Ted Cruz's book deal reportedly bigger than Sarah Palin's

Sen. Ted Cruz, R-Texas, speaks at the CPAC Conference, on March 6, 2014 in National Harbor, Md. Mark Wilson/Getty Images

Sen. Ted Cruz, R-Texas, is expected to receive an advance of nearly $1.5 million for his personal memoir, the Washington Examiner reports.

Cruz's advance surpasses those his fellow tea partiers have received. For instance, former Alaska Gov. Sarah Palin received $1.25 million for her 2009 book "Going Rogue," Sen.

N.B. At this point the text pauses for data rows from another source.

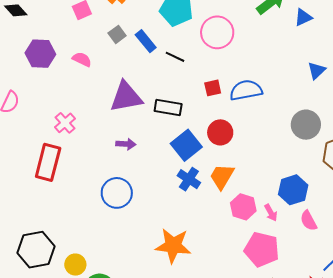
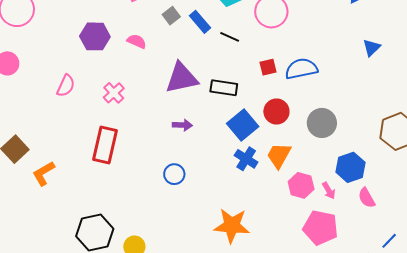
pink cross: (65, 123) -> (114, 93), moved
gray circle: (306, 125) -> (322, 123), moved
blue circle: (117, 193) -> (174, 174), size x0.7

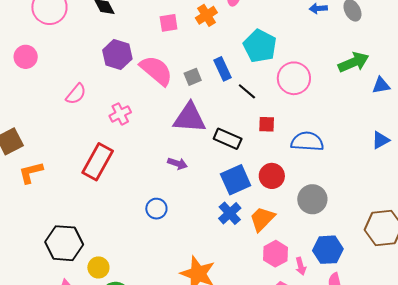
gray square: (171, 16) -> (193, 77), moved
pink semicircle: (137, 41) -> (156, 70), size x1.8
red square: (268, 67) -> (267, 124), moved

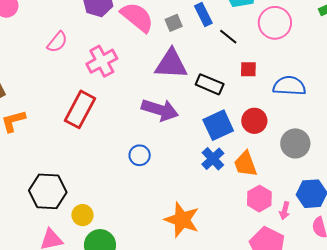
pink cross: (120, 114) -> (102, 61), size x1.4
purple arrow: (178, 164) -> (160, 110), size x1.8
orange trapezoid: (262, 219) -> (245, 164), turned -64
pink arrow: (301, 266) -> (285, 211), turned 30

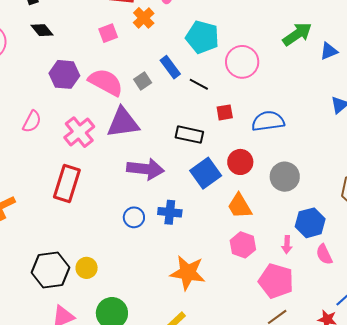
purple triangle: (171, 64) -> (123, 123), moved
blue cross: (213, 159) -> (170, 212), moved, turned -30
pink hexagon: (259, 199) -> (243, 245), moved
yellow circle: (82, 215) -> (87, 268), moved

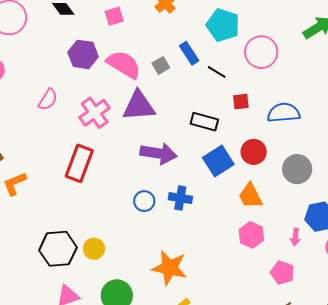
pink square: (108, 33) -> (114, 16), moved
orange star: (188, 273) -> (170, 268), moved
pink pentagon: (276, 281) -> (282, 273), size x0.7

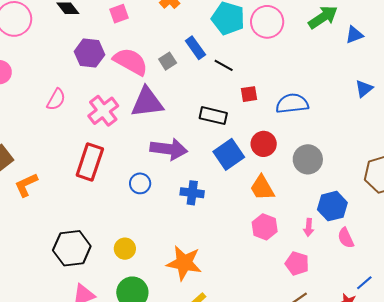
pink circle: (261, 52) -> (267, 22), moved
blue circle: (144, 201) -> (140, 183), moved
yellow circle: (94, 249) -> (125, 249), moved

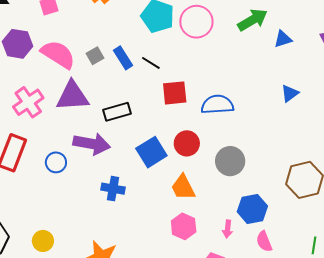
blue rectangle: (195, 48) -> (123, 58), moved
red square: (249, 94) -> (175, 93), size x1.5
black rectangle: (213, 116) -> (117, 112), moved, turned -32
blue circle: (140, 183) -> (56, 162), moved

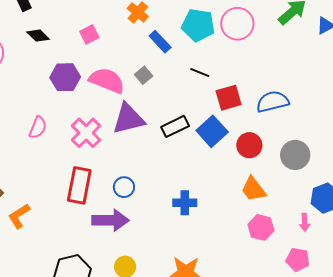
blue rectangle: (123, 58) -> (160, 42), moved
purple arrow: (92, 144) -> (110, 220), moved
blue square: (151, 152) -> (212, 131), moved

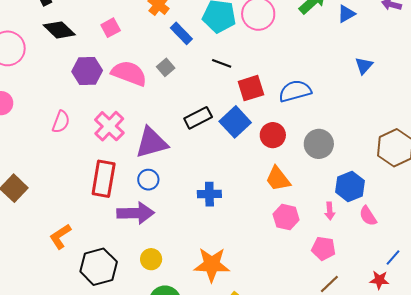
black diamond: (38, 36) -> (59, 30), size x1.4
purple triangle: (129, 119) -> (151, 143), moved
orange L-shape: (19, 216) -> (60, 236), moved

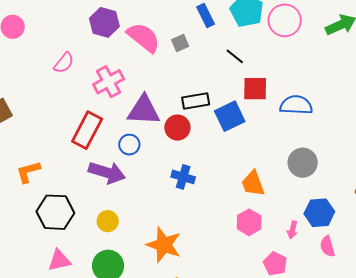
red circle: (273, 135) -> (177, 128), moved

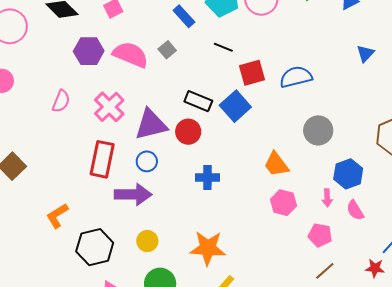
black rectangle: (196, 101) -> (198, 101), turned 48
pink semicircle: (327, 246) -> (355, 210), moved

Marco Rubio, R-Fla., received an $800,000 advance for his 2012 memoir "An American Son." Meanwhile, former Secretary of State Hillary Clinton reportedly received a whopping $8 million for her 2003 memoir "Living History," though the financial terms for the book she is currently working on were not disclosed.

The book, to be published by HarperCollins, will reportedly cover Cruz's time in Washington and illustrate his vision for the future. Cruz only joined the Senate in 2010, but he has made a name for himself as a leader of the Senate's conservative faction and by leading the government shutdown in October.

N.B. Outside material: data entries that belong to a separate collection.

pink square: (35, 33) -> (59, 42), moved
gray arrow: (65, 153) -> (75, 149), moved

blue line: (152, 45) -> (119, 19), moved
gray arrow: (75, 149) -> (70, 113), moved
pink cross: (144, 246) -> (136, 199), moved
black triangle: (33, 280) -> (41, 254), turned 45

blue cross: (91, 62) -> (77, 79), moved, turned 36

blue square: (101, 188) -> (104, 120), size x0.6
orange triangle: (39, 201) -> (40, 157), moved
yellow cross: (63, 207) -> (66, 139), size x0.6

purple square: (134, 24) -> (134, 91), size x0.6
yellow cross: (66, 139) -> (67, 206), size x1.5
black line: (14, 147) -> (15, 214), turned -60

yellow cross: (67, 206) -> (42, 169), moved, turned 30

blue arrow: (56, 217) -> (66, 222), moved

On Wednesday, Cruz, who is widely considered a potential 2016 presidential candidate, delivered the keynote address at Liberty University's convocation, warning the students at the Christian school that Americans' religious liberty, "the very first liberty in the Bill of Rights, the very first protection we have, has never been more in peril than it is right now."

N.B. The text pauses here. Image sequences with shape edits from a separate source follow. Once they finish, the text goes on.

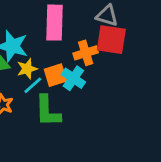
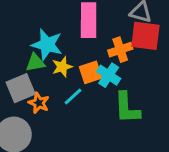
cyan line: (33, 85) -> (73, 97), moved
green L-shape: (48, 111) -> (127, 108), moved

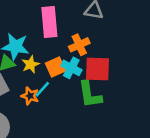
red square: (145, 36) -> (98, 69), moved
orange star: (39, 103) -> (30, 96), moved

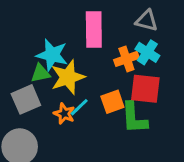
yellow star: (30, 64) -> (68, 77), size x1.6
orange square: (56, 67) -> (112, 102), moved
cyan cross: (71, 68) -> (147, 52), moved

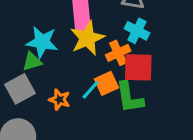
orange cross: (126, 59) -> (118, 53), moved
yellow star: (68, 77) -> (87, 38), moved
cyan line: (79, 107) -> (90, 90), moved

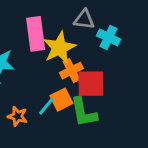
cyan cross: (137, 31) -> (109, 37), moved
yellow star: (87, 38) -> (59, 48), moved

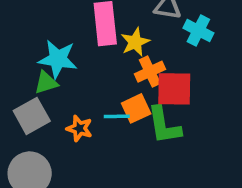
yellow star: (59, 48) -> (135, 42), size x0.7
cyan line: (46, 106) -> (117, 116), turned 48

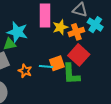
orange cross: (150, 72) -> (76, 32), moved
red square: (174, 89) -> (79, 55), turned 35

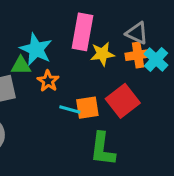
orange cross: (76, 32) -> (138, 55), moved
orange star: (25, 71) -> (48, 81), moved
green L-shape: (71, 74) -> (103, 149), moved

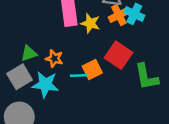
cyan star: (36, 49) -> (45, 84), moved
yellow star: (102, 54) -> (90, 23), turned -30
green L-shape: (103, 149) -> (146, 77), moved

The Virginia university, founded by the late Rev. Jerry Falwell, is considered a testing ground for conservatives aiming for higher office who want to build support among social conservatives.

In his remarks, the Texas senator specifically cited the Hobby Lobby Supreme Court case as an example of the threat to religious liberties.

"If you listen to the media, they'll tell you this case is about whether people can access contraceptives," he said. "There's no dispute in this country," he continued, adding that anyone in this country who wants contraceptives can get them. The case, he said, is about "whether the federal government can force people to violate their religious beliefs and pay for the contraceptives of others."